Exploratory Data Analysis (EDA)
This step requires a systematic investigation of each variable to understand the statistics, relationship to other variables, the variable’s usefulness in a predictive model, and overall the data’s sufficiency to achieve the objectives. Many insights are usually discovered in this stage. Based on the data scientist’s expertise, a hypothesis about the kind of model and data is established.
Data variables are transformed into a format that can be used by a machine. This process is known as Feature Extraction. Feature extraction is about creating (data transformations) the the independent variables that the ML algorithm will use for prediction. Feature extraction requires de-trending, data aggregations (e.g., averages, and standard deviations), transforming categorical variables (e.g., dummy variables, one-hot encoding), statistical representations, and combining variables in a way that the machine can generalize and better predict the target (dependent variable). This step will also assess how the machine learning features are correlated to the target variable and identify multicollinearity between the variables.
A powerful way to communicate the data value during the EDA phase is to visualize data in dashboards. Dashboards include, for example, real-time visualization of actionable metrics for a product or service or BI dashboards for business processes, including sales, quality, and supply chains. Often a dashboard developed during EDA drives constructive communication between data scientists and business domain professionals. It is not uncommon for a dashboard created at this stage to morph into a data product.
Data Pre-processing
Once we have a set of machine learning features (independent variables), they will require preparation for ML. Preparing ML features requires standardization and normalization, for example, normalizing the features by putting the numerical features on the same scale. Standardization is transforming the variables to a standard deviation of one and a mean of zero. The pre-processing will depend on the variable (categorical or numerical) and statistics of the variable.
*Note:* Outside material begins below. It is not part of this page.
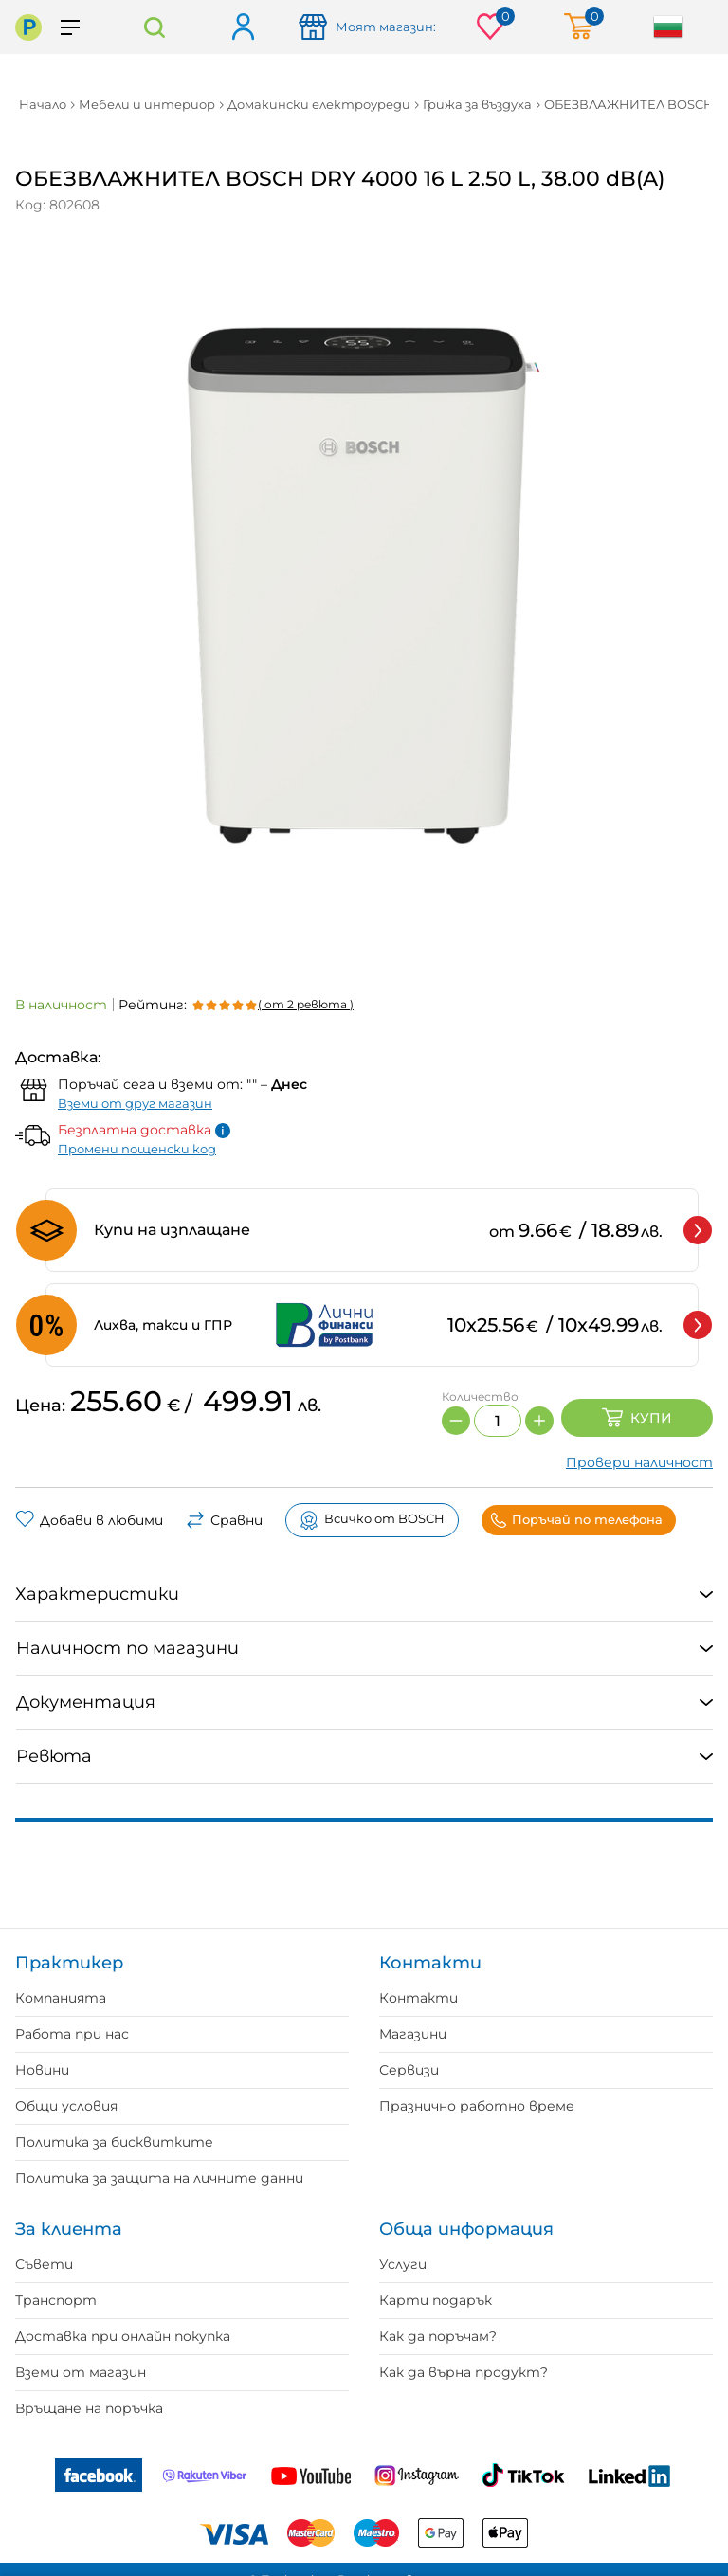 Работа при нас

This step will ensure, for example, that one feature with large numeric values does not overwhelm the predictive information of other variables with small numeric values. Depending on the type of model, dummy variable representations (one-hot encodings and/or embeddings) will be needed for categorical variables.
As data transforms and ML features are discovered a data pipeline is often required to take raw data and process it so that it is put in normalized and standardized form as required by the ML algorithm. As the project proceeds, the data pipeline will mature to the point that it is put in production, operates automatically, at scale, gracefully processes corner cases, and if required, real-time data transformations (as the data is received).
Model Development
Model development takes the the pre-processed features, selects which features will be used in the model, performs model training and test, and assess the model effectiveness in achieving the technical and business objectives. Model development is an iterative cycle, cycling between feature selection, training, and model selection. It is important to point out that models such as computer vision and natural language models operating on unstructured data with deep-learning neural structures (RNN - Recursive Neural Networks or CNN - Convolutional Neural Networks) have built-in feature extraction. However, even these models will require data preparation and potentially human feature engineering when receiving mixed inputs (structured and unstructured data). They will also require data pipelines that properly prepare (normalize and standardize) machine learning data.
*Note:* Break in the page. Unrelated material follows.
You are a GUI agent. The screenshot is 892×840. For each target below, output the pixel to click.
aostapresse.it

Training and testing the machine learning model requires separating the data into a Test Set and Training Set. Several model types are often tried, such as Decision Tree, SVM (Support Vector Machine), Random Forest, Gradient Boost, or Deep Learning models (CNN or RNN). Not all the machine learning features will be useful to the model. Some variables will be redundant and cause adverse multi-collinearity effects. Trimming the feature set down to those useful for prediction is called feature selection. The results of too many variables is termed “the curse of dimensionality” and often results in poor model performance. There are few methods for reducing the impact of too many variables, such as feature reduction with PCA (Principal Component Analysis) or eliminating variables based on variable importance. Training the model against the training set reveals which variables are best used in the model.
After the model is trained, it is tested against the Test Set and evaluated against meeting the business objectives. Since the model is not exposed to the Test Set during training, model performance with the Test Set indicates that it can generalize for unseen data.
Model Deployment
Following the model development, the model is ready for deployment. An essential step in the model deployment process is A/B testing. Though the model development process often emulates many real-life scenarios, it is still necessary to verify that the model performs as expected in the real world. Hypothesis testing (A/B test) compared to the existing production model (e.g., 2-sample t-Test, model A vs. model B) is used to ensure statistical verifiability that the new model performs as expected in the real world. The model is gradually put into production, starting with a small percentage of the target population and increasing to the entire customer population.
Model deployment requires integrating the model into the business process. This is often facilitated by including the model as part of the software development CI/CD (Continuous Integration and Deployment) process or uploading the model to a service such as Amazon Sagemaker. Additionally, the model may need to be enhanced so that it operates over larger data sets, optimized for operation in real-time, or handles real-world corner cases.
Model Operations
Once the model is in production, it will need constant monitoring to ensure that it performs as expected. Some models learn (i.e., train) and adapt in production. However, several situations will require enhancement or tuning of the model. Such cases, for example, include the data statistics or user behavior changing such that improved model design, model hyper-parameters, or a different type of model is needed. New types of models may be discovered that bring better performance and ROI, such as deep learning AI-based models, which use additional information such as language and sentiment. If the model does not automatically retrain, the model performance may slowly drift so that the model requires a regular update. Another typical reason to update the model is new predictive data becoming available so that the data pipeline is updated so that new features are available to the model. Also, the customer base may grow requiring the solution (data processing and model) to scale to a larger dataset. Finally, the computation infrastructure may become dated, and new faster machines, and corresponding training methods evolved (e.g., CPU, GPUs, Spark)
Insights
Finally, insights are generated in almost every step of the process. Insights are often visualized in charts or graphs, become powerful when they are timely, drive action, and are integrated into stories.$^{4}$ A useful tool for communicating and discovering insights is a data dashboard, with drill-downs that facilitate data exploration by a non-data scientist or a domain expert. Insights can also be operationalized by delivering personalized alerts and reports to functional business managers and or customers.
References
[1] Aiden V. Johnson, Data Science Method (DSM) - a framework on how to take your data science projects to the next level, Medium, December 30, 2019
[2] Dr. Datman, Data Science Modeling Process and Six Consultative Roles, Towards Data Science, November 12, 2018
[3] Aurélien Géron, Hands-On Machine Learning with Scikit-Learn, Keras, and TensorFlow, O’Reilly Media, Inc. 2nd Edition, September 2019.
[4] Bryent Dykes, Actionable Insights, Forbes, April 26, 2016.